Your instructions ::
Scan the entries that follow and copy out every line containing "count".

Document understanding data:
──────────────────────────────
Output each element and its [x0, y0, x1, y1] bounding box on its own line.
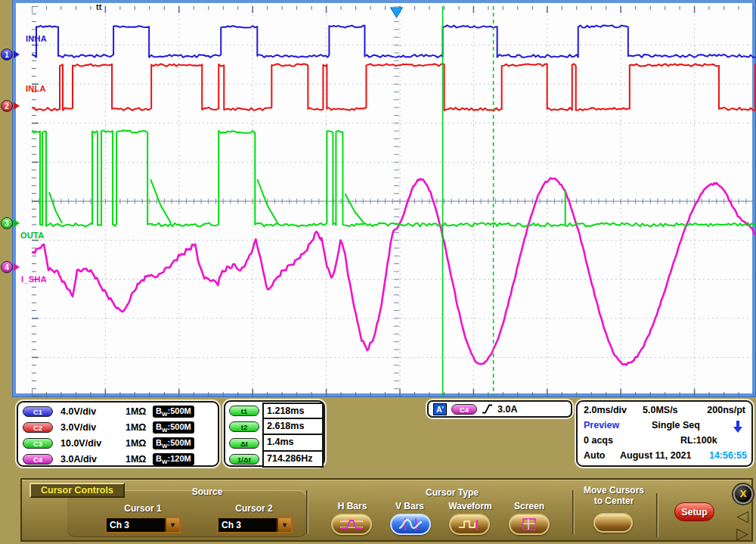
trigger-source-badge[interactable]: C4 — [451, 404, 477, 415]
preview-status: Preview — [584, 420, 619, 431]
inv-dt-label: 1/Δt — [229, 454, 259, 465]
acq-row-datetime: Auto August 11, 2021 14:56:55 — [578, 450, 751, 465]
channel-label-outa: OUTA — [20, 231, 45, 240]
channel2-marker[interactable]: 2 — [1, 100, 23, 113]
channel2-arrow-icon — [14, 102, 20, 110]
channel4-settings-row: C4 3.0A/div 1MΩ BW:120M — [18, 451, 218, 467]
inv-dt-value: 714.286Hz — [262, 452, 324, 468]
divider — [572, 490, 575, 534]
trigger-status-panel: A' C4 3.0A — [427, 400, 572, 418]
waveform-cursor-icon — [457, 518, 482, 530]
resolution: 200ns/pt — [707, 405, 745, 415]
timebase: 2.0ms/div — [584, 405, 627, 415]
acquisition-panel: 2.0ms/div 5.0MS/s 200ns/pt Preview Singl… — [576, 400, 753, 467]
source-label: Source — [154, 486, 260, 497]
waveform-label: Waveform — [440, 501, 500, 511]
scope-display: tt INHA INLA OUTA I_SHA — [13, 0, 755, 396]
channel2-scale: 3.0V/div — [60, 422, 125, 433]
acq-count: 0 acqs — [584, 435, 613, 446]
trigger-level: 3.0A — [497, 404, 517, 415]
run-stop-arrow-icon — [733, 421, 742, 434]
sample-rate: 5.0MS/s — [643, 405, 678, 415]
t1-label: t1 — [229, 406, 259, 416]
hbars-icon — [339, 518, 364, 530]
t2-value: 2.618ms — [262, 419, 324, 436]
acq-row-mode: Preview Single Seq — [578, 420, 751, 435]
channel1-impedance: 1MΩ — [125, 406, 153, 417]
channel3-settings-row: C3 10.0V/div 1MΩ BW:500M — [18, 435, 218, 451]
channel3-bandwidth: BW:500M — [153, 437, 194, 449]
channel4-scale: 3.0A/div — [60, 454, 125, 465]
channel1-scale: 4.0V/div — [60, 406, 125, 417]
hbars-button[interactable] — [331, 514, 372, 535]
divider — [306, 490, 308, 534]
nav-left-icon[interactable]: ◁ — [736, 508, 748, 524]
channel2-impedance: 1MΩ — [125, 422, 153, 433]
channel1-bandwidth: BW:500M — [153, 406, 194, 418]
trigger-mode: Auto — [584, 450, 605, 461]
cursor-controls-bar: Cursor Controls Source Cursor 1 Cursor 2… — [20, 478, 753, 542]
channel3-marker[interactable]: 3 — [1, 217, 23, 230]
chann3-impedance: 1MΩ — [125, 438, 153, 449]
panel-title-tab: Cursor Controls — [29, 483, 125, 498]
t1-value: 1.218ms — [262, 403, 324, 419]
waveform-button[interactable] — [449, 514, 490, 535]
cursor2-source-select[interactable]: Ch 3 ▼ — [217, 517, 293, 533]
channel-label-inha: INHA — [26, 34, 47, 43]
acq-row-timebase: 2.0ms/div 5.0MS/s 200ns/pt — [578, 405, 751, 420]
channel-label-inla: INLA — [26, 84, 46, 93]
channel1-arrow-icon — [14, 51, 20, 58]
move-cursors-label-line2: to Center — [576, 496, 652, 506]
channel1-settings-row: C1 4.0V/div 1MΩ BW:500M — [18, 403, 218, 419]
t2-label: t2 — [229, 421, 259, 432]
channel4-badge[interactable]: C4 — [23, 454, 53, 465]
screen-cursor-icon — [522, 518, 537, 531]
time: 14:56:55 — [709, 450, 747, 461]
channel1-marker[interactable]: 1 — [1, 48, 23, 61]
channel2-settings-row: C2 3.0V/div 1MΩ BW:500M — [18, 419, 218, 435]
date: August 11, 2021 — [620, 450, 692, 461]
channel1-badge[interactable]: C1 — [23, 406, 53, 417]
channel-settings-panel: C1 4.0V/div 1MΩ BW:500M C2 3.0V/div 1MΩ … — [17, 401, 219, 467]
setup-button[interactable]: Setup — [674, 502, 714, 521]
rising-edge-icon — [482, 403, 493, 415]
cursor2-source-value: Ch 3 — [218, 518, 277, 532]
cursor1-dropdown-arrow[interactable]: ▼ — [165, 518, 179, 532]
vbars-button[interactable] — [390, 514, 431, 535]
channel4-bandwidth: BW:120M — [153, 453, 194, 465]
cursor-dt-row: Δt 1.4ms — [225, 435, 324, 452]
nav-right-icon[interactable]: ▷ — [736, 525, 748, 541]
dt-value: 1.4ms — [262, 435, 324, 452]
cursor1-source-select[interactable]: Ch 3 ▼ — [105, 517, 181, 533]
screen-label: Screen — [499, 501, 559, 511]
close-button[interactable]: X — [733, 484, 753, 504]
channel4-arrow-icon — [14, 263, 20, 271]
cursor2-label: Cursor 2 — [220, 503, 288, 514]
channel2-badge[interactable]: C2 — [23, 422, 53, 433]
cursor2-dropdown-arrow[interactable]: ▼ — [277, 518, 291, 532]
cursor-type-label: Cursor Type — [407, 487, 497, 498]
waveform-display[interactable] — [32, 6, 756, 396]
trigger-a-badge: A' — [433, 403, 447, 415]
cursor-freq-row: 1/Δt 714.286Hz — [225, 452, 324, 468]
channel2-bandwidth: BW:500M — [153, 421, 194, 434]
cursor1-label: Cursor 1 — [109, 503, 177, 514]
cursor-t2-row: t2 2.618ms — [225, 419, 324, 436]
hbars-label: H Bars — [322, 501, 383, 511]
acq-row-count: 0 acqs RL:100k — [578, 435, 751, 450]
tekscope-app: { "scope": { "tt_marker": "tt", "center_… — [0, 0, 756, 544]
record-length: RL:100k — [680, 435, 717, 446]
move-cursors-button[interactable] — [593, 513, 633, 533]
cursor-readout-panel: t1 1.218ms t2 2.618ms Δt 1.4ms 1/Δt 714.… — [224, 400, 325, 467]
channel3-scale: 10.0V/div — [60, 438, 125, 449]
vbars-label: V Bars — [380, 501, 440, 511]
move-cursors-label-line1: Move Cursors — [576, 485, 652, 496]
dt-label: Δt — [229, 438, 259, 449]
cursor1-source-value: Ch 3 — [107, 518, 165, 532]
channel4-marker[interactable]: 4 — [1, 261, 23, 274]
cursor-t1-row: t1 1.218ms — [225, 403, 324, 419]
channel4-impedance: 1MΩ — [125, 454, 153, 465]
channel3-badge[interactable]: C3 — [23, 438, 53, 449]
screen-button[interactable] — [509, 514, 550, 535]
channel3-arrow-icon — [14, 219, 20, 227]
──────────────────────────────
Exercise solution ::
acq-count: 0 acqs — [584, 435, 613, 446]
acq-row-count: 0 acqs RL:100k — [578, 435, 751, 450]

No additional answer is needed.